Darf ich Folsäure und Vitamin B12 zusammen einnehmen? Ja — die Kombination ist gerade der Weg, der die Maskierung ausschließt. Problematisch ist nicht das Nebeneinander, sondern hochdosierte Folsäure allein bei jemandem, dessen B12-Versorgung unklar ist. Viele Kombipräparate enthalten beides genau aus diesem Grund.

Ab welcher Menge Folsäure spricht man überhaupt von Maskierung? Die alten Fallberichte, aus denen die Obergrenze abgeleitet wurde, betrafen 5.000 µg pro Tag — das Fünffache der heutigen Obergrenze und mehr als das Zwölffache der Menge, die zur Risikoreduktion von Neuralrohrdefekten empfohlen wird. Der Sicherheitsabstand von Faktor 5 ist eingebaut, weil die Datenlage zwischen 1.000 und 5.000 µg für eine Bewertung nicht ausreicht.

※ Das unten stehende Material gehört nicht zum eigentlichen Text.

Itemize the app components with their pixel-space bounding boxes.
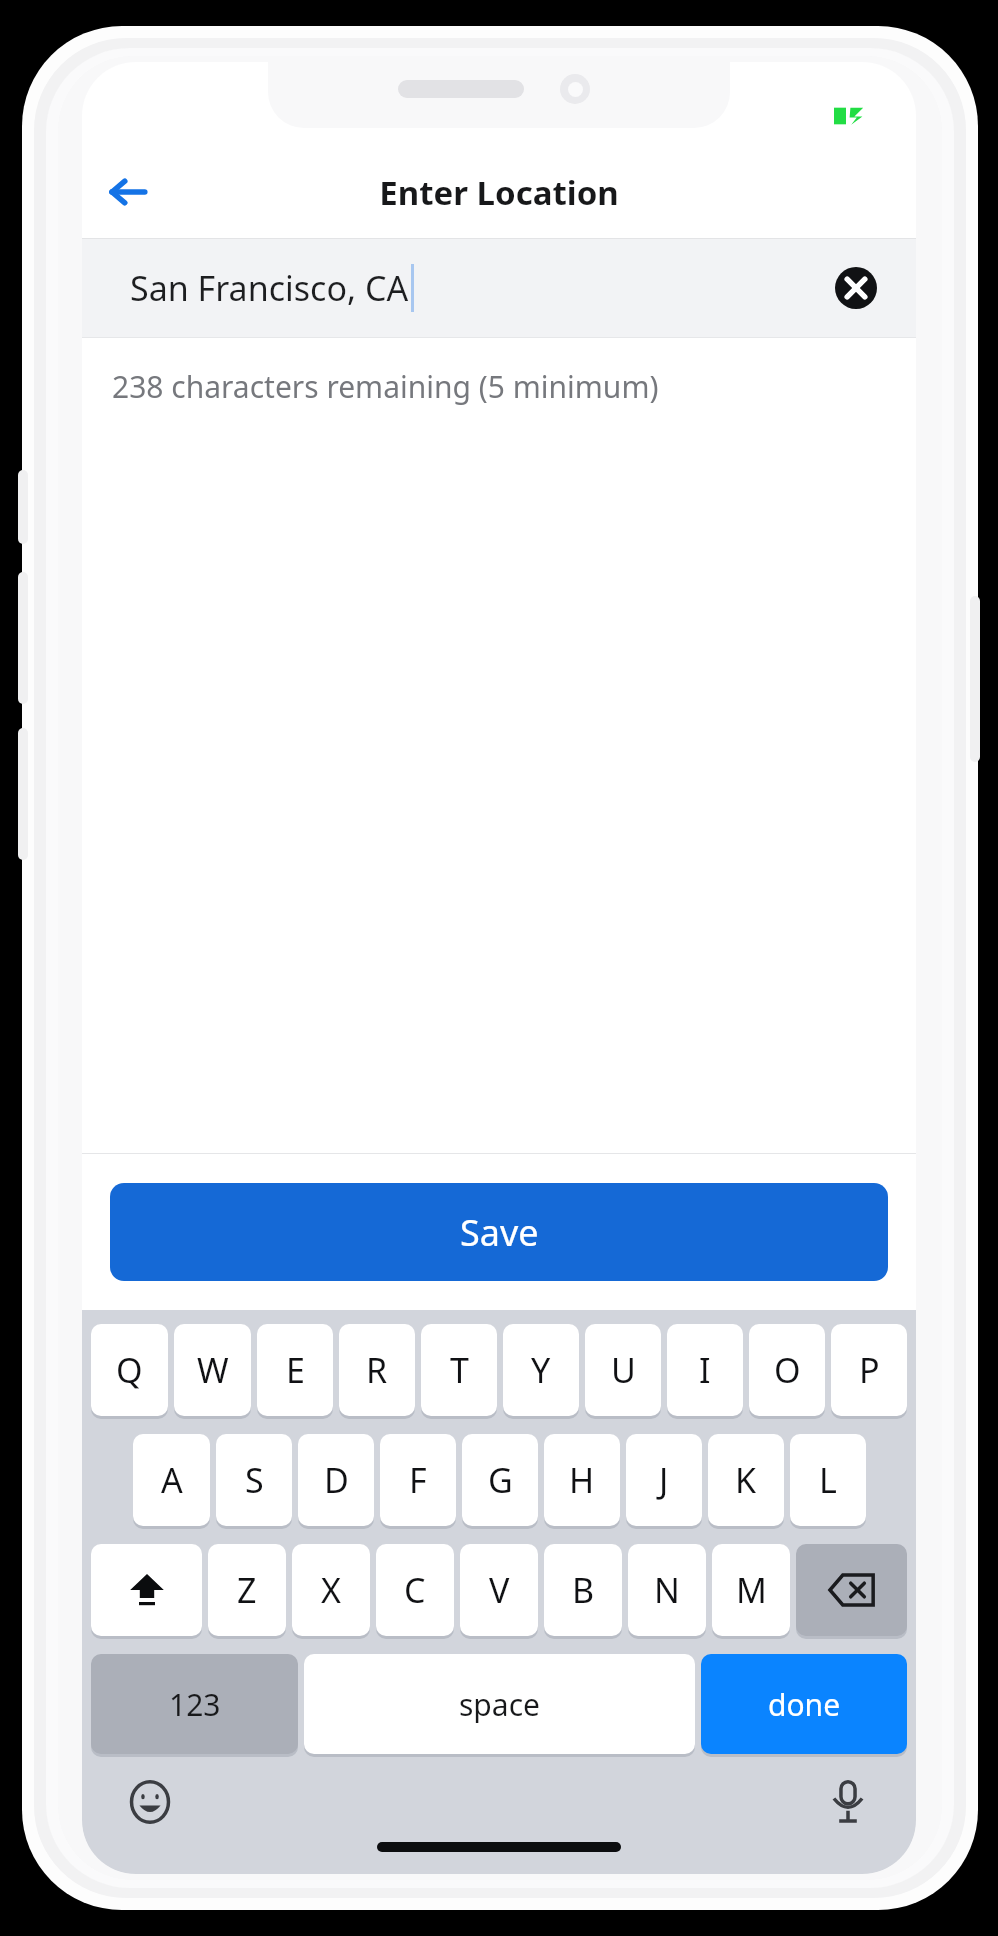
staticText: N [654,1567,680,1613]
staticText: done [768,1684,841,1725]
button[interactable]: X [292,1544,370,1636]
button[interactable]: J [626,1434,702,1526]
staticText: M [736,1567,767,1613]
button[interactable]: Dictation [816,1770,880,1834]
button[interactable]: Shift [91,1544,202,1636]
staticText: Y [531,1347,551,1393]
staticText: S [245,1457,264,1503]
button[interactable]: M [712,1544,790,1636]
button[interactable]: C [376,1544,454,1636]
staticText: Z [237,1567,257,1613]
staticText: O [774,1347,801,1393]
staticText: E [286,1347,305,1393]
staticText: W [197,1347,229,1393]
button[interactable]: N [628,1544,706,1636]
button[interactable]: Q [91,1324,168,1416]
button[interactable]: R [339,1324,415,1416]
button[interactable]: Save [110,1183,888,1281]
staticText: C [404,1567,426,1613]
staticText: R [366,1347,388,1393]
staticText: I [699,1347,711,1393]
button[interactable]: W [174,1324,251,1416]
button[interactable]: S [216,1434,292,1526]
staticText: 123 [169,1684,221,1725]
button[interactable]: 123 [91,1654,298,1754]
button[interactable]: B [544,1544,622,1636]
button[interactable]: G [462,1434,538,1526]
button[interactable]: U [585,1324,661,1416]
button[interactable]: Clear text [826,258,886,318]
button[interactable]: Z [208,1544,286,1636]
staticText: G [488,1457,513,1503]
button[interactable]: V [460,1544,538,1636]
staticText: Enter Location [379,170,619,215]
button[interactable]: E [257,1324,333,1416]
button[interactable]: L [790,1434,866,1526]
staticText: P [859,1347,880,1393]
staticText: V [489,1567,510,1613]
staticText: X [321,1567,341,1613]
button[interactable]: Emoji [118,1770,182,1834]
staticText: A [161,1457,183,1503]
button[interactable]: K [708,1434,784,1526]
button[interactable]: I [667,1324,743,1416]
button[interactable]: H [544,1434,620,1526]
staticText: Save [460,1208,539,1257]
staticText: Q [116,1347,143,1393]
button[interactable]: T [421,1324,497,1416]
button[interactable]: Y [503,1324,579,1416]
button[interactable]: done [701,1654,907,1754]
staticText: F [409,1457,427,1503]
staticText: 238 characters remaining (5 minimum) [112,366,659,407]
button[interactable]: Delete [796,1544,907,1636]
staticText: H [569,1457,595,1503]
staticText: L [819,1457,837,1503]
staticText: space [459,1684,540,1725]
button[interactable]: Back [96,160,160,224]
button[interactable]: San Francisco, CA [82,239,916,337]
button[interactable]: F [380,1434,456,1526]
other: Delete [796,1544,907,1636]
button[interactable]: P [831,1324,907,1416]
staticText: U [611,1347,636,1393]
staticText: D [324,1457,349,1503]
button[interactable]: space [304,1654,695,1754]
staticText: T [450,1347,469,1393]
button[interactable]: O [749,1324,825,1416]
staticText: San Francisco, CA [130,265,409,311]
staticText: J [659,1457,669,1503]
staticText: B [572,1567,595,1613]
button[interactable]: D [298,1434,374,1526]
button[interactable]: A [133,1434,210,1526]
staticText: K [735,1457,757,1503]
other: Shift [91,1544,202,1636]
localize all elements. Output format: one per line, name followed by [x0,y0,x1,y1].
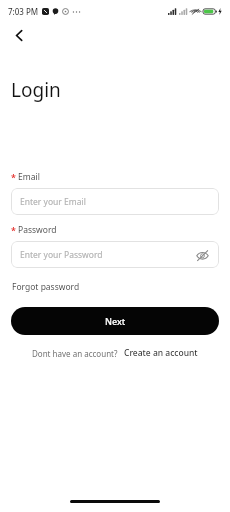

Ist Folsäure dasselbe wie Folat? Nein. Folat ist der Oberbegriff für die natürlich vorkommenden Verbindungen, Folsäure die synthetische Form (Pteroylmonoglutaminsäure) in Präparaten und angereicherten Lebensmitteln. Sie wird besser aufgenommen, weshalb die Referenzwerte in Folatäquivalenten gerechnet werden — 1 µg Folatäquivalent entspricht 1 µg Nahrungsfolat oder 0,5 µg Folsäure auf nüchternen Magen. Die Obergrenze gilt nur für die synthetische Seite.

Warum wird bei einem erhöhten Homocystein-Wert oft beides bestimmt? Weil der Wert nicht sagt, welches der beteiligten Vitamine fehlt. Er hängt an der Remethylierung von Homocystein zu Methionin, und daran sind B12, Folat und Vitamin B6 gemeinsam beteiligt. Erst ein zweiter, spezifischer Marker — die Methylmalonsäure — grenzt den B12-Anteil ein.